Records excerpted from a collection:
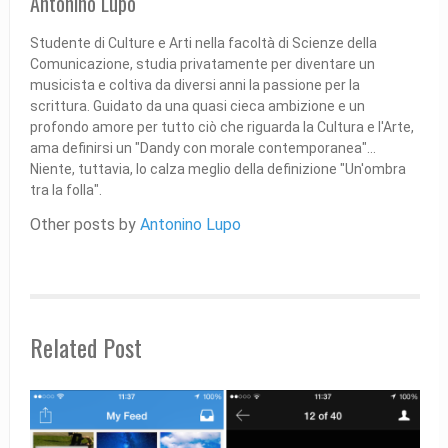
Antonino Lupo
Studente di Culture e Arti nella facoltà di Scienze della
Comunicazione, studia privatamente per diventare un
musicista e coltiva da diversi anni la passione per la
scrittura. Guidato da una quasi cieca ambizione e un
profondo amore per tutto ciò che riguarda la Cultura e l'Arte,
ama definirsi un "Dandy con morale contemporanea"...
Niente, tuttavia, lo calza meglio della definizione "Un'ombra
tra la folla".
Other posts by
Antonino Lupo
Related Post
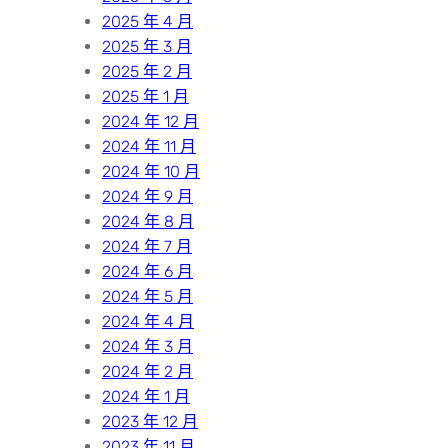
2025 年 4 月
2025 年 3 月
2025 年 2 月
2025 年 1 月
2024 年 12 月
2024 年 11 月
2024 年 10 月
2024 年 9 月
2024 年 8 月
2024 年 7 月
2024 年 6 月
2024 年 5 月
2024 年 4 月
2024 年 3 月
2024 年 2 月
2024 年 1 月
2023 年 12 月
2023 年 11 月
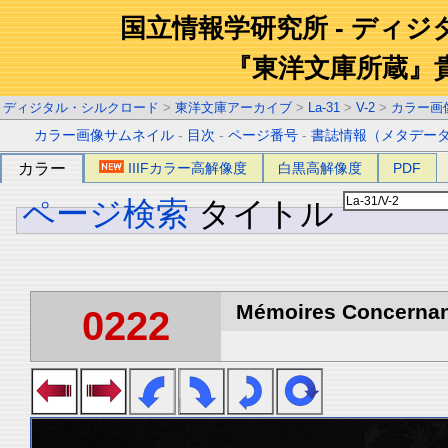
国立情報学研究所 - ディ
『東洋文庫所蔵』
ディジタル・シルクロード
>
東洋文庫アーカイブ
>
La-31
>
V-2
>
カラー画
カラー画像サムネイル
-
目次
-
ページ番号
-
書誌情報（メタデー
カラー
IIIFカラー高解像度
白黒高解像度
PDF
ページ検索
タイトル
Mémoires Concernant 
0222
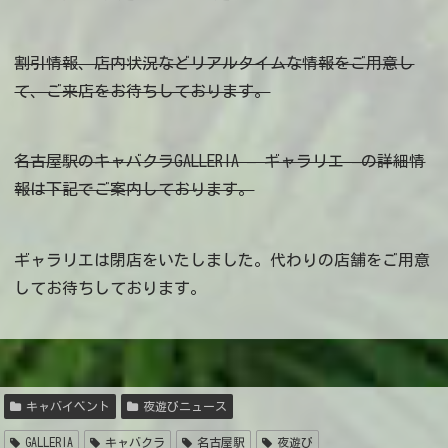
割引情報、店内状況などリアルタイムな情報をご用意し
て、ご来店をお待ちしております。
名古屋駅のキャバクラGALLERIA – ギャラリエ –の詳細情
報は下記でご案内しております。
ギャラリエは閉店をいたしました。代わりの店舗をご用意
してお待ちしております。
キャバイベント
夜遊びニュース
GALLERIA
キャバクラ
名古屋駅
夜遊び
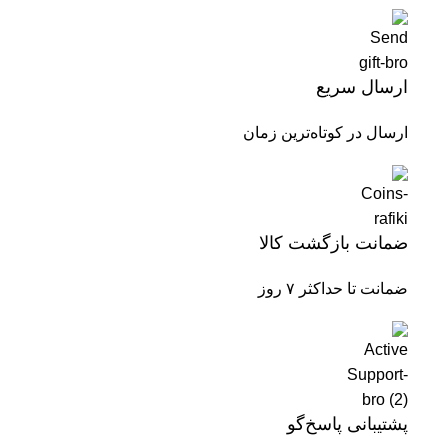
ارسال سریع
ارسال در کوتاه‌ترین زمان
ضمانت بازگشت کالا
ضمانت تا حداکثر ۷ روز
پشتیبانی پاسخ‌گو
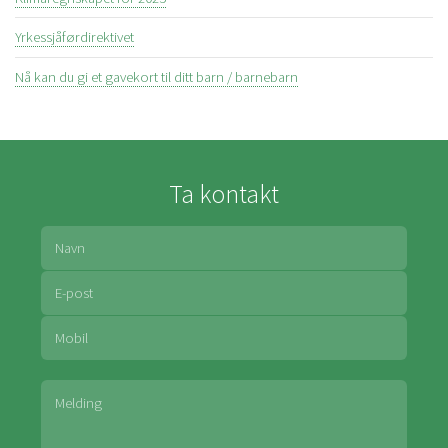
Yrkessjåførdirektivet
Nå kan du gi et gavekort til ditt barn / barnebarn
Ta kontakt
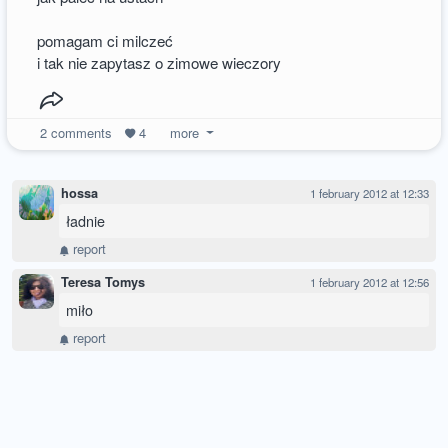
pomagam ci milczeć
i tak nie zapytasz o zimowe wieczory
2
comments
4
more
hossa
1 february 2012 at 12:33
ładnie
report
Teresa Tomys
1 february 2012 at 12:56
miło
report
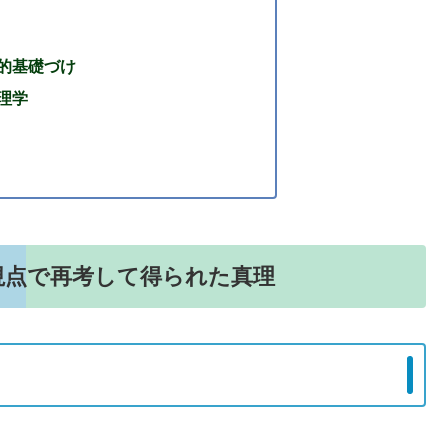
的基礎づけ
理学
視点で再考して得られた真理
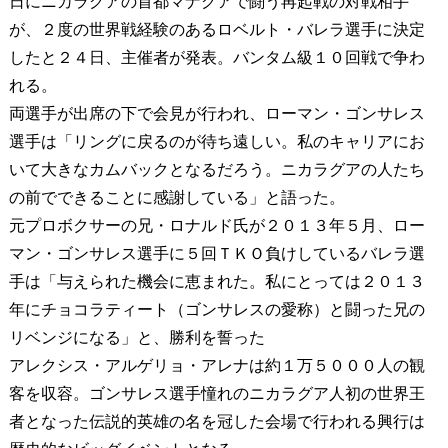
日にニカラグアの首都マナグアで闘う再起戦の対戦相手
が、２度の世界戦経験のあるロベルト・バレラ選手に決定
したと２４日、主催者が発表。バンタム級１０回戦で争わ
れる。
両選手が出席の下で会見が行われ、ローマン・ゴンサレス
選手は「リングに戻るのが待ち遠しい。私のキャリアにお
いて大きなカムバックとなるだろう。ニカラグアの人たち
の前でできることに感謝している」と語った。
元プロボクサーの兄・ロナルド氏が２０１３年５月、ロー
マン・ゴンサレス選手に５回ＴＫＯ負けしているバレラ選
手は「与えられた機会に恵まれた。私にとっては２０１３
年にチョコラティート（ゴンサレスの愛称）と闘った兄の
リベンジになる」と、勝利を誓った
アレクシス・アルゲリョ・アレナは約１万５０００人の観
客を収容。ゴンサレス選手憧れのニカラグア人初の世界王
者となった伝説的英雄の名を冠した会場で行われる興行は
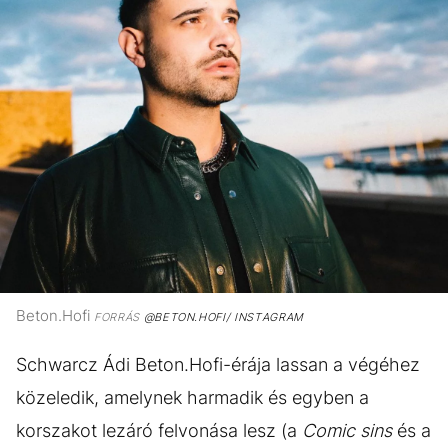
Beton.Hofi
FORRÁS
@BETON.HOFI/ INSTAGRAM
Schwarcz Ádi Beton.Hofi-érája lassan a végéhez
közeledik, amelynek harmadik és egyben a
korszakot lezáró felvonása lesz (a
Comic sins
és a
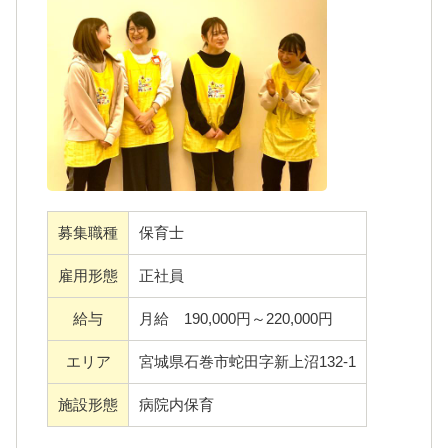
園」
・「新卒保育士・産休育休明け保育士・未経
験保育士も活躍中」
・「保育のプロフェッショナルとして高めあ
える環境」
・「柔軟な働き方・キャリアが築けます」
・「子どもたち・保護者に伝わる先生たちの
雰囲気が自慢」
募集職種
保育士
雇用形態
正社員
給与
月給 190,000円～220,000円
エリア
宮城県石巻市蛇田字新上沼132-1
施設形態
病院内保育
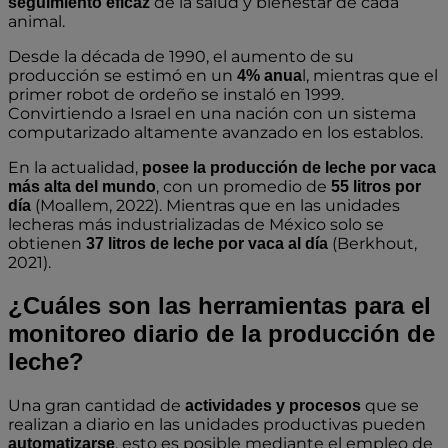
de la salud y bienestar de cada
seguimiento eficaz
animal.
Desde la década de 1990, el aumento de su
producción se estimó en un
l, mientras que el
4% anua
primer robot de ordeño se instaló en 1999.
Convirtiendo a Israel en una nación con un sistema
computarizado altamente avanzado en los establos.
En la actualidad,
posee la producción de leche por vaca
, con un promedio de
más alta del mundo
55 litros por
(Moallem, 2022). Mientras que en las unidades
día
lecheras más industrializadas de México solo se
obtienen
(Berkhout,
37 litros de leche por vaca al día
2021).
¿Cuáles son las herramientas para el
monitoreo diario de la producción de
leche?
Una gran cantidad de
que se
actividades y procesos
realizan a diario en las unidades productivas pueden
, esto es posible mediante el empleo de
automatizarse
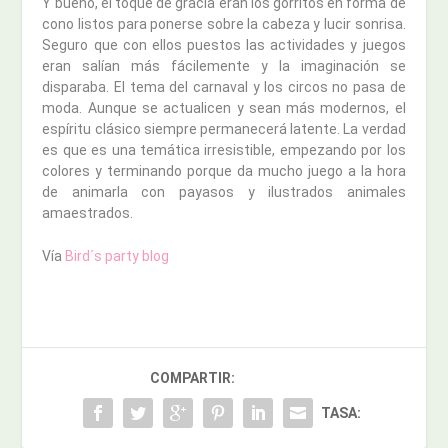
Y bueno, el toque de gracia eran los gorritos en forma de
cono listos para ponerse sobre la cabeza y lucir sonrisa.
Seguro que con ellos puestos las actividades y juegos
eran salían más fácilemente y la imaginación se
disparaba. El tema del carnaval y los circos no pasa de
moda. Aunque se actualicen y sean más modernos, el
espíritu clásico siempre permanecerá latente. La verdad
es que es una temática irresistible, empezando por los
colores y terminando porque da mucho juego a la hora
de animarla con payasos y ilustrados animales
amaestrados.
Vía
Bird´s party blog
COMPARTIR:
TASA:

**Your assignment**
Excluding all pictures, reproduce the records exactly as they appear above.

**Task result**
Antonino Lupo
Studente di Culture e Arti nella facoltà di Scienze della
Comunicazione, studia privatamente per diventare un
musicista e coltiva da diversi anni la passione per la
scrittura. Guidato da una quasi cieca ambizione e un
profondo amore per tutto ciò che riguarda la Cultura e l'Arte,
ama definirsi un "Dandy con morale contemporanea"...
Niente, tuttavia, lo calza meglio della definizione "Un'ombra
tra la folla".
Other posts by
Antonino Lupo
Related Post
2025 年 4 月
2025 年 3 月
2025 年 2 月
2025 年 1 月
2024 年 12 月
2024 年 11 月
2024 年 10 月
2024 年 9 月
2024 年 8 月
2024 年 7 月
2024 年 6 月
2024 年 5 月
2024 年 4 月
2024 年 3 月
2024 年 2 月
2024 年 1 月
2023 年 12 月
2023 年 11 月
国立情報学研究所 - ディ
『東洋文庫所蔵』
ディジタル・シルクロード
>
東洋文庫アーカイブ
>
La-31
>
V-2
>
カラー画
カラー画像サムネイル
-
目次
-
ページ番号
-
書誌情報（メタデー
カラー
IIIFカラー高解像度
白黒高解像度
PDF
ページ検索
タイトル
Mémoires Concernant 
0222
割引情報、店内状況などリアルタイムな情報をご用意し
て、ご来店をお待ちしております。
名古屋駅のキャバクラGALLERIA – ギャラリエ –の詳細情
報は下記でご案内しております。
ギャラリエは閉店をいたしました。代わりの店舗をご用意
してお待ちしております。
キャバイベント
夜遊びニュース
GALLERIA
キャバクラ
名古屋駅
夜遊び
ارسال سریع
ارسال در کوتاه‌ترین زمان
ضمانت بازگشت کالا
ضمانت تا حداکثر ۷ روز
پشتیبانی پاسخ‌گو
Yrkessjåførdirektivet
Nå kan du gi et gavekort til ditt barn / barnebarn
Ta kontakt
pomagam ci milczeć
i tak nie zapytasz o zimowe wieczory
2
comments
4
more
hossa
1 february 2012 at 12:33
ładnie
report
Teresa Tomys
1 february 2012 at 12:56
miło
report
的基礎づけ
理学
視点で再考して得られた真理
日にニカラグアの首都マナグアで闘う再起戦の対戦相手
が、２度の世界戦経験のあるロベルト・バレラ選手に決定
したと２４日、主催者が発表。バンタム級１０回戦で争わ
れる。
両選手が出席の下で会見が行われ、ローマン・ゴンサレス
選手は「リングに戻るのが待ち遠しい。私のキャリアにお
いて大きなカムバックとなるだろう。ニカラグアの人たち
の前でできることに感謝している」と語った。
元プロボクサーの兄・ロナルド氏が２０１３年５月、ロー
マン・ゴンサレス選手に５回ＴＫＯ負けしているバレラ選
手は「与えられた機会に恵まれた。私にとっては２０１３
年にチョコラティート（ゴンサレスの愛称）と闘った兄の
リベンジになる」と、勝利を誓った
アレクシス・アルゲリョ・アレナは約１万５０００人の観
客を収容。ゴンサレス選手憧れのニカラグア人初の世界王
者となった伝説的英雄の名を冠した会場で行われる興行は
Beton.Hofi
FORRÁS
@BETON.HOFI/ INSTAGRAM
Schwarcz Ádi Beton.Hofi-érája lassan a végéhez
közeledik, amelynek harmadik és egyben a
korszakot lezáró felvonása lesz (a
Comic sins
és a
園」
・「新卒保育士・産休育休明け保育士・未経
験保育士も活躍中」
・「保育のプロフェッショナルとして高めあ
える環境」
・「柔軟な働き方・キャリアが築けます」
・「子どもたち・保護者に伝わる先生たちの
雰囲気が自慢」
募集職種
保育士
雇用形態
正社員
給与
月給 190,000円～220,000円
エリア
宮城県石巻市蛇田字新上沼132-1
施設形態
病院内保育
de la salud y bienestar de cada
seguimiento eficaz
animal.
Desde la década de 1990, el aumento de su
producción se estimó en un
l, mientras que el
4% anua
primer robot de ordeño se instaló en 1999.
Convirtiendo a Israel en una nación con un sistema
computarizado altamente avanzado en los establos.
En la actualidad,
posee la producción de leche por vaca
, con un promedio de
más alta del mundo
55 litros por
(Moallem, 2022). Mientras que en las unidades
día
lecheras más industrializadas de México solo se
obtienen
(Berkhout,
37 litros de leche por vaca al día
2021).
¿Cuáles son las herramientas para el
monitoreo diario de la producción de
leche?
Una gran cantidad de
que se
actividades y procesos
realizan a diario en las unidades productivas pueden
, esto es posible mediante el empleo de
automatizarse
Y bueno, el toque de gracia eran los gorritos en forma de
cono listos para ponerse sobre la cabeza y lucir sonrisa.
Seguro que con ellos puestos las actividades y juegos
eran salían más fácilemente y la imaginación se
disparaba. El tema del carnaval y los circos no pasa de
moda. Aunque se actualicen y sean más modernos, el
espíritu clásico siempre permanecerá latente. La verdad
es que es una temática irresistible, empezando por los
colores y terminando porque da mucho juego a la hora
de animarla con payasos y ilustrados animales
amaestrados.
Vía
Bird´s party blog
COMPARTIR:
TASA:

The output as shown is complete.